The endpoints to be assessed through 36 months post-procedure are: (1) freedom from the composite endpoint of acute death (within 30 days), amputation of the target limb, or clinically driven TLR; (2) clinical success defined as relief or improvement from baseline symptoms by Rutherford score for chronic limb ischemia; (3) quality of life assessed by the Quality of Life Survey (SF-36) and the walking impairment questionnaire (WIQ); major adverse event (TLR, amputation of the treated limb, or death); (4) all-cause mortality; (5) device-related complications; (6) adverse events; and (7) device-related adverse events (TLR, amputation of the target limb, all-cause mortality, distal embolization, thrombosis of target vessel, arterial dissection/perforation/rupture/injury, hemorrhage, hypotension, arterial spasm, arteriovenous fistula, bradycardia/palpitation, arterial embolism/thrombosis/occlusion, stent fracture, and leg pain/claudication).

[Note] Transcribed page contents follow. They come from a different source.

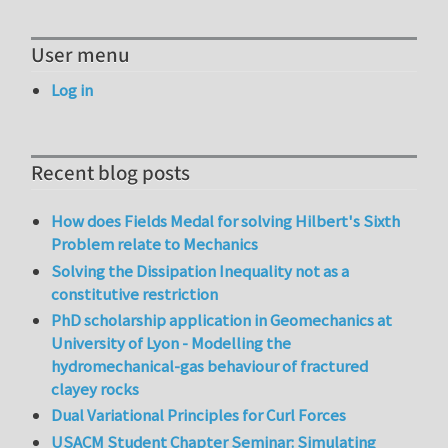
User menu
Log in
Recent blog posts
How does Fields Medal for solving Hilbert's Sixth
Problem relate to Mechanics
Solving the Dissipation Inequality not as a
constitutive restriction
PhD scholarship application in Geomechanics at
University of Lyon - Modelling the
hydromechanical-gas behaviour of fractured
clayey rocks
Dual Variational Principles for Curl Forces
USACM Student Chapter Seminar: Simulating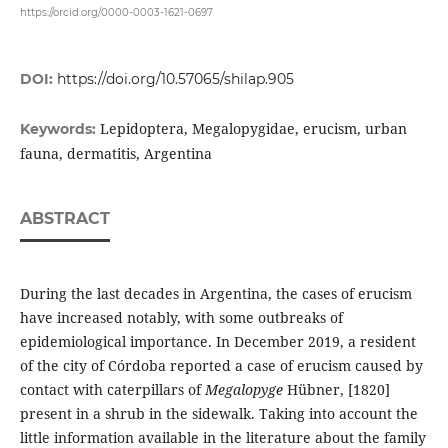
https://orcid.org/0000-0003-1621-0697
DOI:
https://doi.org/10.57065/shilap.905
Lepidoptera, Megalopygidae, erucism, urban
Keywords:
fauna, dermatitis, Argentina
ABSTRACT
During the last decades in Argentina, the cases of erucism
have increased notably, with some outbreaks of
epidemiological importance. In December 2019, a resident
of the city of Córdoba reported a case of erucism caused by
contact with caterpillars of
Megalopyge
Hübner, [1820]
present in a shrub in the sidewalk. Taking into account the
little information available in the literature about the family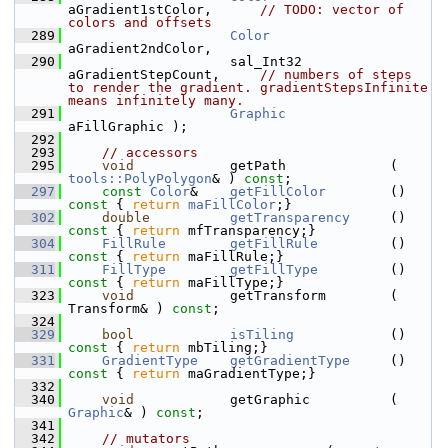
aGradient1stColor,      
// TODO: vector of 
colors and offsets
  289
Color
aGradient2ndColor,
  290
                    sal_Int32           
aGradientStepCount,     
// numbers of steps 
to render the gradient. gradientStepsInfinite 
means infinitely many.
  291
Graphic
aFillGraphic );
  292
  293
// accessors
  295
void
            getPath             ( 
tools::PolyPolygon
& ) 
const
;
  297
const
Color
&    
getFillColor
        ()
const 
{ 
return
maFillColor
;}
  302
double
getTransparency
     ()
const 
{ 
return
 mfTransparency;}
  304
FillRule
getFillRule
         ()
const 
{ 
return
 maFillRule;}
  311
FillType
getFillType
         ()
const 
{ 
return
 maFillType;}
  323
void
            getTransform        ( 
Transform& ) 
const
;
  324
  329
bool
isTiling
            ()
const 
{ 
return
 mbTiling;}
  331
GradientType
getGradientType
     ()
const 
{ 
return
 maGradientType;}
  332
  340
void
            getGraphic          ( 
Graphic
& ) 
const
;
  341
  342
// mutators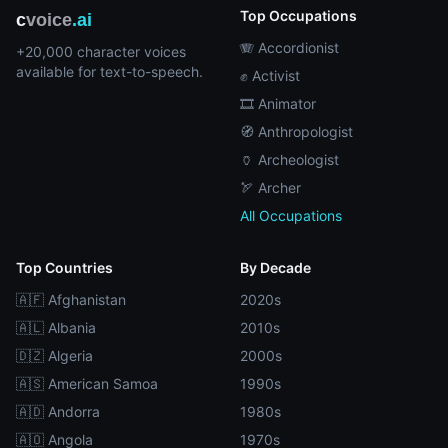
Top Occupations
c
voice
.ai
🪗 Accordionist
+20,000 character voices
available for text-to-speech.
✊ Activist
🎞️ Animator
🧭 Anthropologist
🏺 Archeologist
🏹 Archer
All Occupations
Top Countries
By Decade
🇦🇫 Afghanistan
2020s
🇦🇱 Albania
2010s
🇩🇿 Algeria
2000s
🇦🇸 American Samoa
1990s
🇦🇩 Andorra
1980s
🇦🇴 Angola
1970s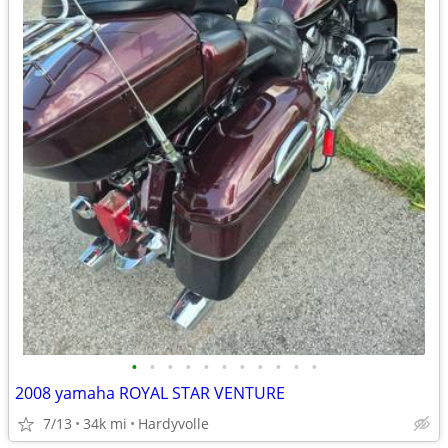
•
•
•
•
•
•
•
•
•
•
•
2008 yamaha ROYAL STAR VENTURE
7/13
34k mi
Hardyvolle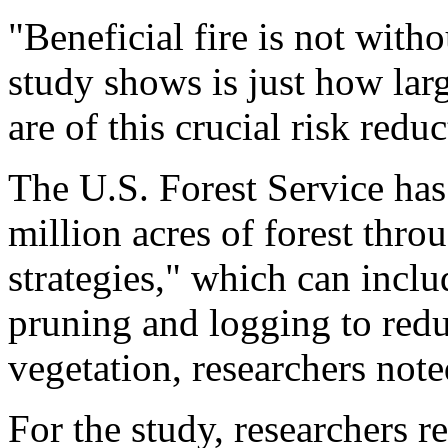
"Beneficial fire is not witho
study shows is just how larg
are of this crucial risk redu
The U.S. Forest Service has
million acres of forest thro
strategies," which can inclu
pruning and logging to red
vegetation, researchers note
For the study, researchers r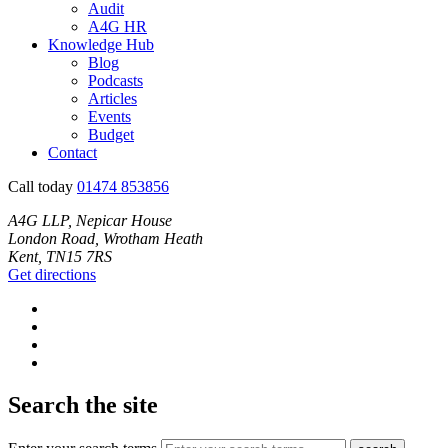
Audit
A4G HR
Knowledge Hub
Blog
Podcasts
Articles
Events
Budget
Contact
Call today
01474 853856
A4G LLP, Nepicar House
London Road, Wrotham Heath
Kent, TN15 7RS
Get directions
Search the site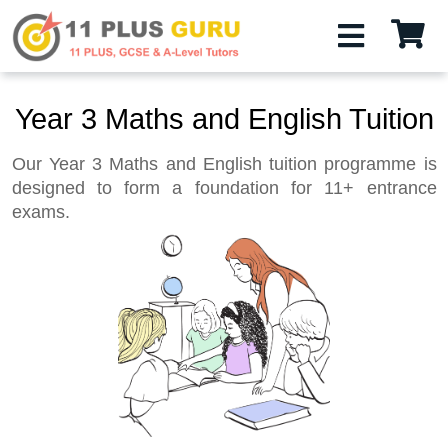
Year 3 Maths and English Tuition
Our Year 3 Maths and English tuition programme is
designed to form a foundation for 11+ entrance
exams.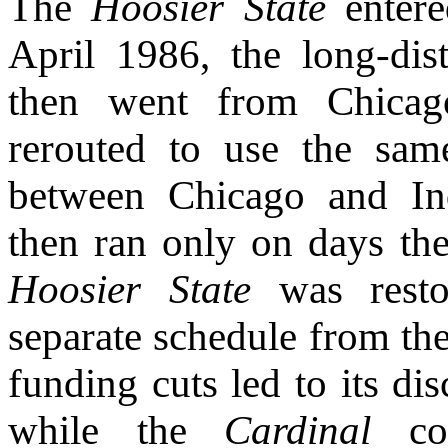
The
Hoosier State
entere
April 1986, the long-di
then went from Chicag
rerouted to use the sam
between Chicago and In
then ran only on days th
Hoosier State
was resto
separate schedule from th
funding cuts led to its d
while the
Cardinal
con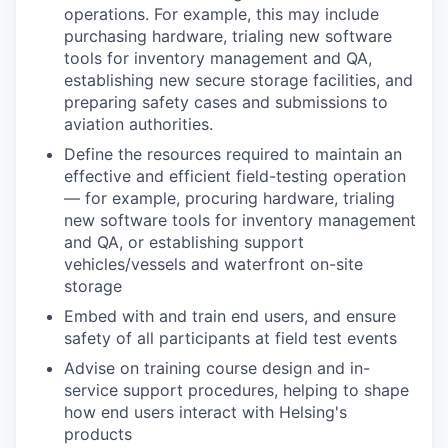
operations
. For example, this may include
purchasing hardware, trialing new software
tools for inventory management and QA,
establishing new secure storage facilities, and
preparing safety cases and submissions to
aviation authorities.
Define the resources required to maintain an
effective and efficient
field-testing
operation
— for example, procuring hardware, trialing
new software tools for inventory management
and QA, or establishing support
vehicles/
vessels and
waterfront
on-site
storage
Embed with
and
train
end users
, and ensure
safety of
all
participants at
field test events
Advise on training course design and in-
service support procedures, helping to shape
how end users interact with Helsing's
products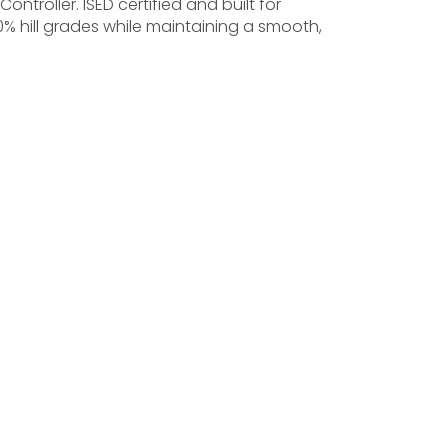
ontroller. ISED certified and built for
20% hill grades while maintaining a smooth,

The applicant's manufacturing facility has been inspected and found to be in compliance with the device Quality System (QS) regulation (21 CFR 820).

## XIV. APPROVAL SPECIFICATIONS

Directions for use: See device labeling.

Hazards to Health from Use of the Device: See Indications, Contraindications, Warnings, Precautions, and Adverse Events in the device labeling.

Post-approval Requirements and Restrictions: See approval order.